On retrouve du sentier mais le soulagement est de courte durée. Un panneau d’abord vous casse les jambes et le moral. Une flèche vers la droite indique « cinco lagunas, 4 oras ». Quatre heures. A l’allure à laquelle je vais, cela va faire cinq heures. Et de suite après cette flèche, l’escalade recommence. En pire. Au point que je me demande si je ne suis pas sorti des balises. Mais non je les repère à intervalles réguliers. Je ne cesse de grimper, de sauter d’une pierre à l’autre. C est raide, abrupt, accidenté. J’ai terriblement mal aux jambes, je suis affaibli. Je décide de faire une pause, manger mon avocat, boire et me reposer dix minutes. Sans cela je ne tiendrai pas. Je me rends compte que mes bas de contention me font mal et je les enlève. Bien m’en a pris. Pendant que j’achève mon avocat, un chien passe en courant. Il prend un plaisir fou à gambader dans la nature. Ses maîtres suivent. Un couple de jeunes. La camionnette du parking sans aucun doute. Ils avancent en s’appuyant sur des cannes de marche en fibre. Ha !han ! ils y vont. Ils ont décidé de réaliser une performance. La fille a plus difficile : yi ! Yi !Mais elle suit. Ils me saluent en passant mais ne s’arrêtent pas. 
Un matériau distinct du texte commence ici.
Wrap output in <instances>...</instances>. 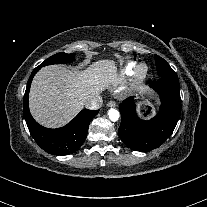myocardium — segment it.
<instances>
[{
  "label": "myocardium",
  "instance_id": "f54148a6",
  "mask_svg": "<svg viewBox=\"0 0 207 207\" xmlns=\"http://www.w3.org/2000/svg\"><path fill=\"white\" fill-rule=\"evenodd\" d=\"M133 73H134L133 75L134 83L140 84L145 80L148 74V67L144 63H139L134 66Z\"/></svg>",
  "mask_w": 207,
  "mask_h": 207
}]
</instances>
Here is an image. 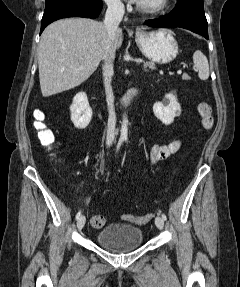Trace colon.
<instances>
[{
    "instance_id": "obj_1",
    "label": "colon",
    "mask_w": 240,
    "mask_h": 287,
    "mask_svg": "<svg viewBox=\"0 0 240 287\" xmlns=\"http://www.w3.org/2000/svg\"><path fill=\"white\" fill-rule=\"evenodd\" d=\"M198 113L202 120V125L205 129H210L213 125L212 107L207 102H200L198 104ZM34 127L37 130L38 139L41 144L45 146H52L55 142V136L53 132L44 123L45 115L40 110L33 112ZM153 218V214H145L143 216L122 215L121 219L124 221L135 222L137 224H146ZM91 224L95 228H101L105 224V218L102 215L93 216Z\"/></svg>"
}]
</instances>
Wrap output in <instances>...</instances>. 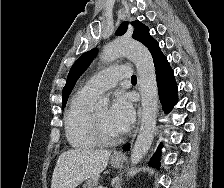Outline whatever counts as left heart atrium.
<instances>
[{
    "label": "left heart atrium",
    "mask_w": 224,
    "mask_h": 188,
    "mask_svg": "<svg viewBox=\"0 0 224 188\" xmlns=\"http://www.w3.org/2000/svg\"><path fill=\"white\" fill-rule=\"evenodd\" d=\"M134 109L125 94H118L109 110V119L112 126L120 134L125 132L134 120Z\"/></svg>",
    "instance_id": "obj_1"
}]
</instances>
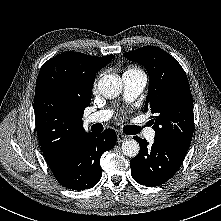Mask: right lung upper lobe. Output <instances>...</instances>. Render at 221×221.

Quand je décide de repartir, j’ai une fringale, mes jambes flageolent. C’était donc la faim. Il faut que j’y aille prudemment, le temps de digérer mon avocat, me dis-je. Mais l’escalade continue. Le terrain est de plus en plus accidenté. Une demi-heure plus tard, je suis épuisé. Je mange ma belle tomate rouge et verte. Elle me parait délicieuse. Je repars et atteint enfin les alpages. Des dizaines de têtes de bétails. 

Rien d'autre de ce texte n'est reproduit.